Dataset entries

★ ★ ★

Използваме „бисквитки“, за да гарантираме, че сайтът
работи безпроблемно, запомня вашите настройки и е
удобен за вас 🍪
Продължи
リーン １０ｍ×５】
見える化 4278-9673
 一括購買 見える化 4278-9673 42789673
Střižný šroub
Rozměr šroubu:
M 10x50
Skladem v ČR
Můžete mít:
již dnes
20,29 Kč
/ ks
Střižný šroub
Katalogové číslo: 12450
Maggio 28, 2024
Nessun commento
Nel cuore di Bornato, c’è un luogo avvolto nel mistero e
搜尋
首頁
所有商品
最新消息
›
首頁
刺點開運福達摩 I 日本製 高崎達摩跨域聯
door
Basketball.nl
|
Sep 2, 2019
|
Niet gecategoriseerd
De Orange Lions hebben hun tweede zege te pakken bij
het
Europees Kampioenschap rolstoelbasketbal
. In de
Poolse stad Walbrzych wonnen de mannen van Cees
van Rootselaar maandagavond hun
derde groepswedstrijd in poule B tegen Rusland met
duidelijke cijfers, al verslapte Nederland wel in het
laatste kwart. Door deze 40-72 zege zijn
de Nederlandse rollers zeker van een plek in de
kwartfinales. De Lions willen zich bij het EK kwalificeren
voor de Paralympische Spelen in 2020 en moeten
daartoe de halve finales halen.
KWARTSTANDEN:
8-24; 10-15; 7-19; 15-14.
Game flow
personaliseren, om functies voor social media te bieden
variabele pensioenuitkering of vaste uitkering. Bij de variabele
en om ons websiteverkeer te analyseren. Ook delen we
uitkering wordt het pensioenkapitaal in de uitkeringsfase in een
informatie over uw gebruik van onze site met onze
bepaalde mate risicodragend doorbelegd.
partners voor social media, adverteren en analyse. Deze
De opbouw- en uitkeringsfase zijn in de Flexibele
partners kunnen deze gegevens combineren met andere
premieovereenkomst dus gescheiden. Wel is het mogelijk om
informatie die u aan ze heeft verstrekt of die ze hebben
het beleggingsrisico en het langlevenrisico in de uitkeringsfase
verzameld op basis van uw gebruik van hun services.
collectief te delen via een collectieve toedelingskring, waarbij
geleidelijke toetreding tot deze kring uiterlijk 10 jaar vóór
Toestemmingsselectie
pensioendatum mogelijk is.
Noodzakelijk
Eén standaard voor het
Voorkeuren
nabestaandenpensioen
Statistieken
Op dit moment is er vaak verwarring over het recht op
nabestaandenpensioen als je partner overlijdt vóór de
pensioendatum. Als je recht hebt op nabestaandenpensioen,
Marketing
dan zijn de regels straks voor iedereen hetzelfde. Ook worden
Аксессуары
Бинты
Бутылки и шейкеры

★ ★ ★

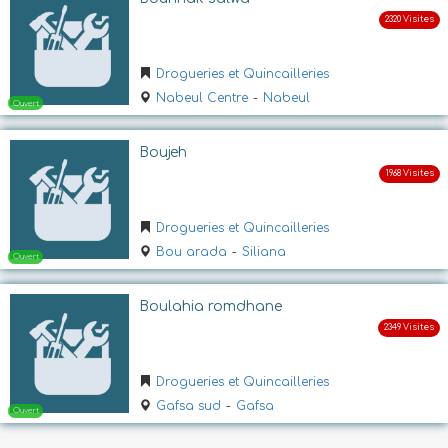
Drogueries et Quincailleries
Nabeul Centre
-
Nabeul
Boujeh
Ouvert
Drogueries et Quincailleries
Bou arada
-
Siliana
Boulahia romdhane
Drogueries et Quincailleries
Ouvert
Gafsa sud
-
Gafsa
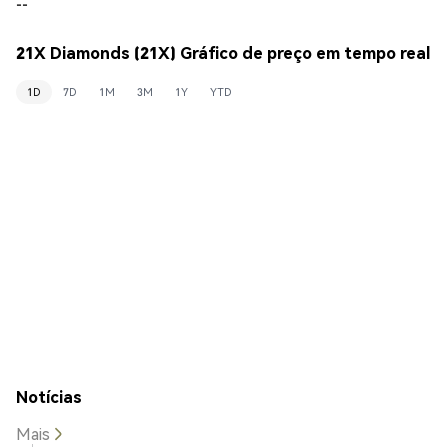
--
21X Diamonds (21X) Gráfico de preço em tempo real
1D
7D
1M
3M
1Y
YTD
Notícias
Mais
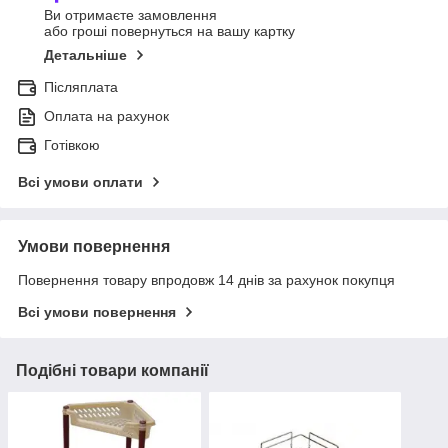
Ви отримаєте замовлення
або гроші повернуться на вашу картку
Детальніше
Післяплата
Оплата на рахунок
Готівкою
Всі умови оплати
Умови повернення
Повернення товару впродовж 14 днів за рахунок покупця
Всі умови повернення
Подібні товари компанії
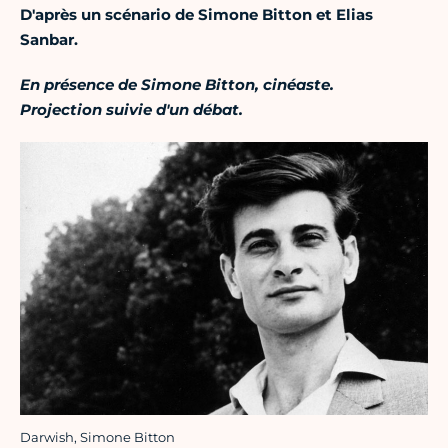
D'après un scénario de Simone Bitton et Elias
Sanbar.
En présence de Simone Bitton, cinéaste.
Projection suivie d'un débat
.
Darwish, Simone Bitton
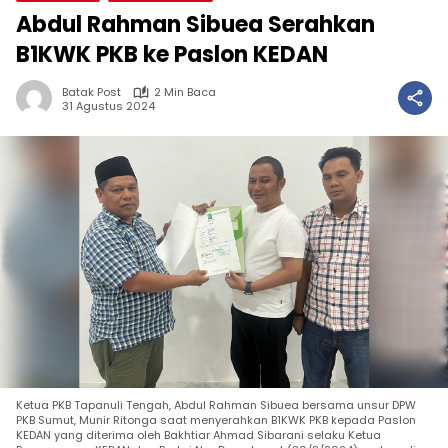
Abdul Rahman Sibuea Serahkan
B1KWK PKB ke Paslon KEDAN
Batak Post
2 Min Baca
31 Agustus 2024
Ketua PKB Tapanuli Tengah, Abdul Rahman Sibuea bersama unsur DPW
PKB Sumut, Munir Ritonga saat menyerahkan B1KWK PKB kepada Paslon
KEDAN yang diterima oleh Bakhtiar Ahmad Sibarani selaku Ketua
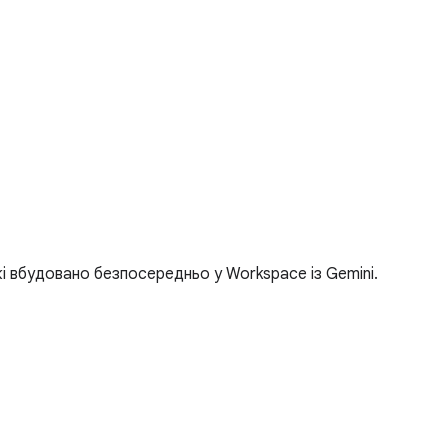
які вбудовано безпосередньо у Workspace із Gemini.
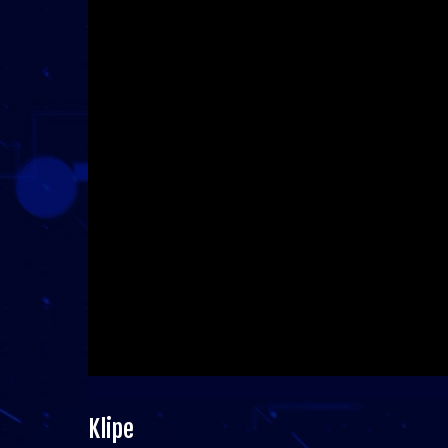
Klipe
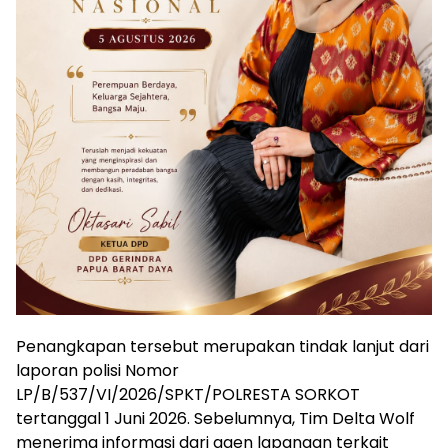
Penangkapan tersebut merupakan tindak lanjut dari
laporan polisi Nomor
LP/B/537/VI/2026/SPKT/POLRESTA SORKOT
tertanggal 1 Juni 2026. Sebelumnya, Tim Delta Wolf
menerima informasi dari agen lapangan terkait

★ ★ ★

- [Task directions] Take the lines above from the one containing "partners voor social" to the one containing "Бутылки и шейкеры" and retype them exactly, both ends included, with nothing added.

- [Worked solution]
partners voor social media, adverteren en analyse. Deze
De opbouw- en uitkeringsfase zijn in de Flexibele
partners kunnen deze gegevens combineren met andere
premieovereenkomst dus gescheiden. Wel is het mogelijk om
informatie die u aan ze heeft verstrekt of die ze hebben
het beleggingsrisico en het langlevenrisico in de uitkeringsfase
verzameld op basis van uw gebruik van hun services.
collectief te delen via een collectieve toedelingskring, waarbij
geleidelijke toetreding tot deze kring uiterlijk 10 jaar vóór
Toestemmingsselectie
pensioendatum mogelijk is.
Noodzakelijk
Eén standaard voor het
Voorkeuren
nabestaandenpensioen
Statistieken
Op dit moment is er vaak verwarring over het recht op
nabestaandenpensioen als je partner overlijdt vóór de
pensioendatum. Als je recht hebt op nabestaandenpensioen,
Marketing
dan zijn de regels straks voor iedereen hetzelfde. Ook worden
Аксессуары
Бинты
Бутылки и шейкеры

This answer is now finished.